Easily, two movies unianimously emerge as the best movies of 2006 – Rang de Basanti and Lage Raho Munna Bhai. Each of these movies approaching contemprory India from two different poles, merge at the equator of basic principles born out of the struggle for Indian independence. 2006 brings together the two group who never saw eye to eye on the fundamentals but still strived for the same goal – moderates and the extremists.
Rang de Basanti – the last movie I saw before leaving India, through a mix of imagery, excellent editing, weaves two tales – one of the freedom struggle and one of current problems. What could be a utterly despicable act – murder of the minister – doesnt look so bad when juxtaposed against the Bhagat SIngh’s story of heroism. A critcally acclaimed and a commercially success movie brought out interest in the martyrs who died for the struggle.
Freedom struggle in my mind is a critical period in Indian history not just because of the hackneyed ‘driving away the british’ argument but because it created ‘India’ which was a mythical concept. <More on revolution>. The movie also draws subtle parallels by potraying wayward youth converging on a goal and achieving it comparing it of times where the none had imagined the nations destiny and small principalities came together to launch a successful struggle. Not to mention the good quality comedy that keeps the movie warm all along.
Lage Raho Munnabhai – Its a subtle irony that a man who shunned materialism and spiritually led a national movement is a proxy for materialism thanks to his face printed on the currency notes.
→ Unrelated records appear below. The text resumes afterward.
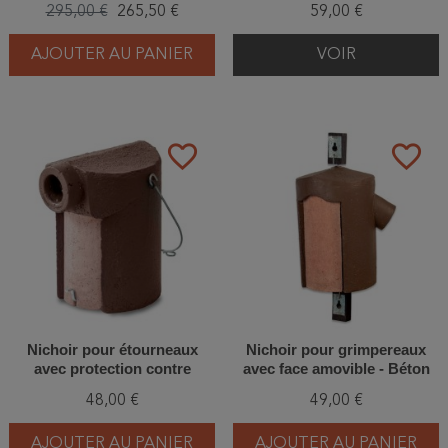
295,00 €
265,50 €
59,00 €
AJOUTER AU PANIER
VOIR
favorite_border
favorite_border
Nichoir pour étourneaux
Nichoir pour grimpereaux
avec protection contre
avec face amovible - Béton
prédateurs 45mm - Béton de
de bois - Schwegler (2B -
48,00 €
49,00 €
bois - Schwegler (3SV-126/9)
141/2)
AJOUTER AU PANIER
AJOUTER AU PANIER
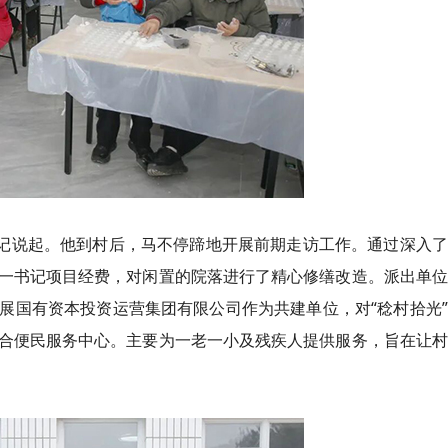
书记说起。他到村后，马不停蹄地开展前期走访工作。通过深入
一书记项目经费，对闲置的院落进行了精心修缮改造。派出单位
展国有资本投资运营集团有限公司作为共建单位，对“稔村拾光
合便民服务中心。主要为一老一小及残疾人提供服务，旨在让村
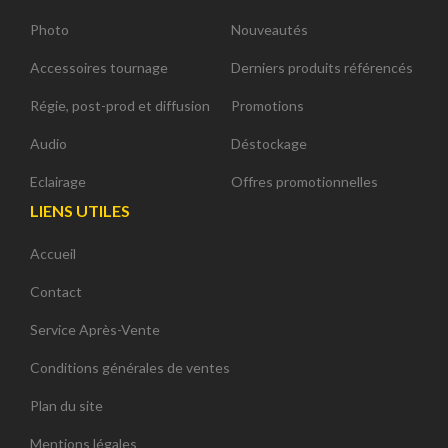
Photo
Nouveautés
Accessoires tournage
Derniers produits référencés
Régie, post-prod et diffusion
Promotions
Audio
Déstockage
Eclairage
Offres promotionnelles
LIENS UTILES
Accueil
Contact
Service Après-Vente
Conditions générales de ventes
Plan du site
Mentions légales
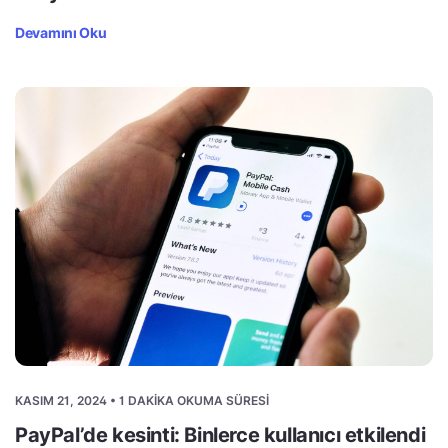
Devamını Oku
KASIM 21, 2024 • 1 DAKIKA OKUMA SÜRESI
PayPal’de kesinti: Binlerce kullanıcı etkilendi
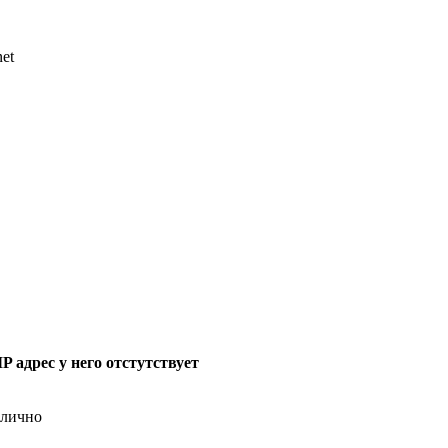
et
IP адрес у него отстутствует
тлично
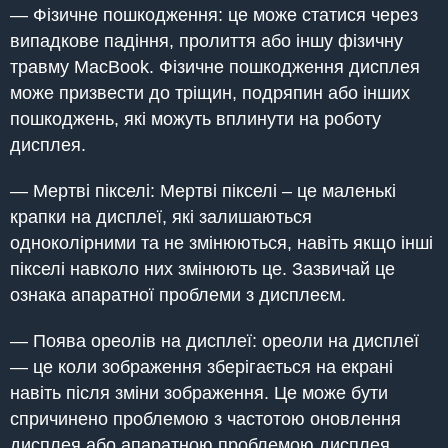
— Фізичне пошкодження: це може статися через
випадкове падіння, пролиття або іншу фізичну
травму MacBook. Фізичне пошкодження дисплея
може призвести до тріщин, подряпин або інших
пошкоджень, які можуть вплинути на роботу
дисплея.
— Мертві пікселі: Мертві пікселі – це маленькі
крапки на дисплеї, які залишаються
одноколірними та не змінюються, навіть якщо інші
пікселі навколо них змінюють це. Зазвичай це
ознака апаратної проблеми з дисплеєм.
— Поява ореолів на дисплеї: ореоли на дисплеї
— це коли зображення зберігається на екрані
навіть після зміни зображення. Це може бути
спричинено проблемою з частотою оновлення
дисплея або апаратною проблемою дисплея.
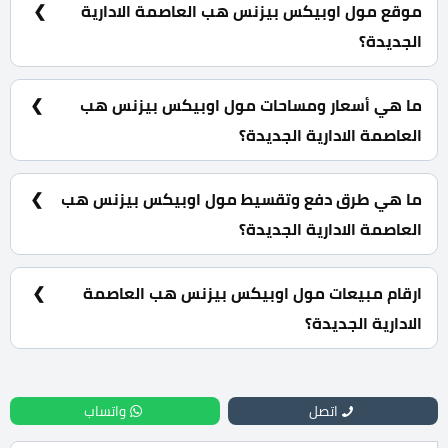
موقع مول اوبيكس بيزنس هب العاصمة الادارية
الجديدة؟
مول اوبيكس بيزنس هب العاصمة الادارية الجديدة يقع بقلب
الحي المالي بجانب القوة الاقتصادية على المحور المركزي
ما هي أسعار ومساحات مول اوبيكس بيزنس هب
مباشرة.
العاصمة الادارية الجديدة؟
مكاتب ادارية بمساحات تبدأ من 40 متر مربع كما يبدأ سعرها
من 5,717,250 جنية.
ما هي طرق دفع وتقسيط مول اوبيكس بيزنس هب
العاصمة الادارية الجديدة؟
10% مقدم حجز و أيضا تقسيط الباقي من المبلغ على 7
سنوات أقساط متساوية.
ارقام مبيعات مول اوبيكس بيزنس هب العاصمة
الادارية الجديدة؟
للحجز والاستفسار تواصل معنا الان : 01060626827
اتصل
واتساب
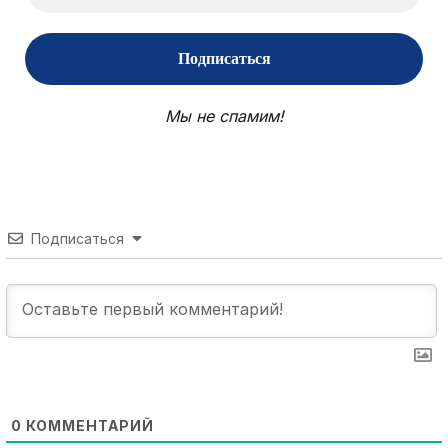
Мы не спамим!
Подписаться
0
КОММЕНТАРИЙ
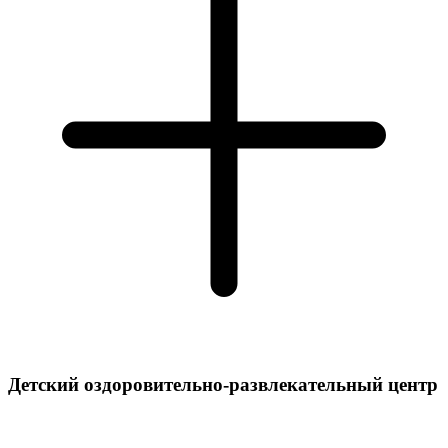
Детский оздоровительно-развлекательный центр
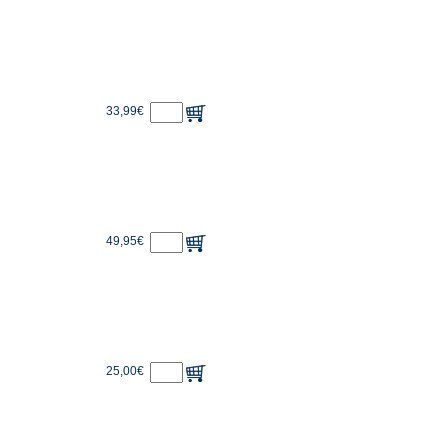
33,99€
49,95€
25,00€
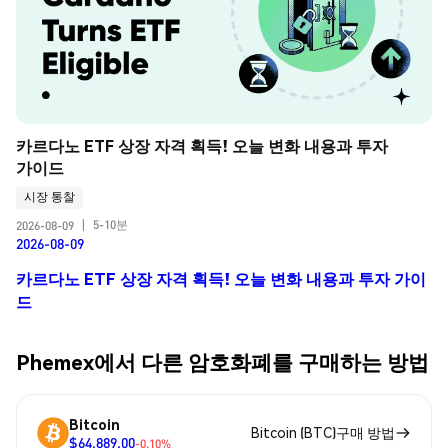
카르다노 ETF 상장 자격 획득! 오늘 변화 내용과 투자 
가이드
시장 통찰
5-10분
2026-08-09
|
2026-08-09
카르다노 ETF 상장 자격 획득! 오늘 변화 내용과 투자 가이
드
Phemex에서 다른 암호화폐를 구매하는 방법
Bitcoin
Bitcoin (BTC)구매 방법
$64,889.00
-0.10%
I have read Gandhi’s global gyan read out out-of-context, displayed on the public urinals not understanding how to apply it. By attributing fixed meaning to words, we make them mortal. Words become immortal when their meanings evolve and interpreted according to the context. $$$ immortalised Gandhism by applying them to the modern day context. the movie enhances the value of gandhian ideals by decreasing the unipolarity of the gandhian way – either this or nothing else. The fundamental reason the movie hit the right chord is that it potrayed Gandhism as a possible option to solve a problem, not the only way. I am myself a Gandhivadi while taking sides on the nature of freedom movement, but LRM very delicately convinced me that ‘Gandhism is not THE way but a good first coption’.
Never before a comedy movie was so pregnant with meaning since the days of Charlie Chaplin and never had a precedence in conveying a moral.